19th. By a statute passed in this reign, and afterwards annually passed till the 32nd of his late majesty, Catholics were subjected to a double Land tax.

20th. A statute passed in the 9th of Geo. 2nd. obliged them to register their names and estates. An act in the 13th of his reign obliged them to enroll their deeds and wills under heavy penalties.

21st. It was a serious aggravation of all these enactments, that, even when they were not carried into execution, they had a silent and better operation, which tended to make every Catholic an object of odium; to lessen his few remaining comforts; and to abridge his few remaining rights. When these were withheld or contested, if the Catholic complained or resisted, or attempted to enforce them by law, he was generally reminded that he might be proceeded against for recusancy and the threat was often executed.

Such was the penal code, imunuensus aleanum super alias accervatorium tegum cumulus (Livy), when his late Majesty, George III. succeeded to the throne. The acts passed for the relief of the English Roman Catholics, will be the subject of a Letter in your next number. S.

To the Editor of the Catholic Miscellany.

Mr. Editor-I have lately seen in your Miscellany a short statement of the Penal Laws made against the Roman Catholics of England and Ireland, and I entirely agree with your Correspondent that it is quite necessary to "look to these Penal Laws," whenever the passing events call our attention to the Sister Kingdom. These, as he well observes, though now partly repealed, have left a moral sting, which length of time only and conciliating measures can entirely eradicate.

But besides these Penal Laws, the page of history informs us, that there are also some other causes which have produced much irritation in the Irish mind-an irritation which has not yet subsided; and which certainly, not less than the Penal Laws, call for such healing measures as alone can cordially unite the kingdom of Ireland with that of England. With these causes, the public at large is, perhaps, as little acquainted as it was with the Penal Laws, before T. R. favoured us with his statement of them.

Allow me then, Mr. Editor, to present to your view some of these other causes which your correspondent also hints at; and to give them in the words of a respectable writer,* who professing religious principles not according with those of the great mass of the Irish nation, and in which he was rigidly educated, and to which, he says, he is still warmly attached, cannot justly be suspected to have any other bias in their favour than such as the influence of the truth always produces on the candid and upright mind of an intelligent observer.
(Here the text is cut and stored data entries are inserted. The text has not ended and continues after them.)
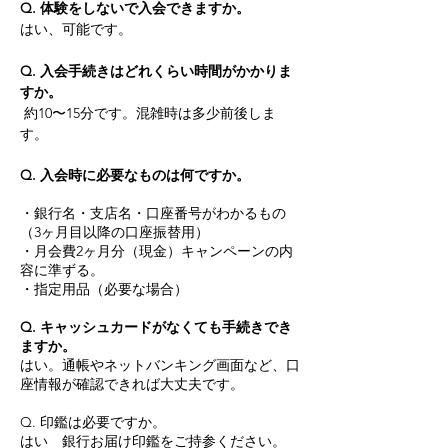
Q. 体験をしないで入会できますか。
はい、可能です。
Q. 入会手続きはどれくらい時間がかかりま
すか。
約10〜15分です。混雑時は多少前後しま
す。
Q. 入会時に必要なものは何ですか。
・銀行名・支店名・口座番号がわかるもの
（3ヶ月目以降の口座振替用）
・月会費2ヶ月分（現金）キャンペーンの内
容に準ずる。
・指定用品（必要な場合）
Q. キャッシュカードがなくても手続きでき
ますか。
はい。通帳やネットバンキング画面など、口
座情報が確認できれば大丈夫です。
Q. 印鑑は必要ですか。
はい 銀行お届け印鑑をご持参ください。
I will begin with the downfall of Charles I. and of the kingly form of government in this country.

The puritanical party having succeeded in their designs for the subversion of constitutional liberty in England, turned their black anger, says my author, against the royal adherents in Ireland; and the scourge of Providence was placed in the hands of Oliver Cromwell, who made all parties in that devoted country, feel to the last point of endurance, the weight of the visitation. The Catholics, who, from their number as well as inclination, supplied the chief material for the royalist Reid's Travels in Ireland in 1822.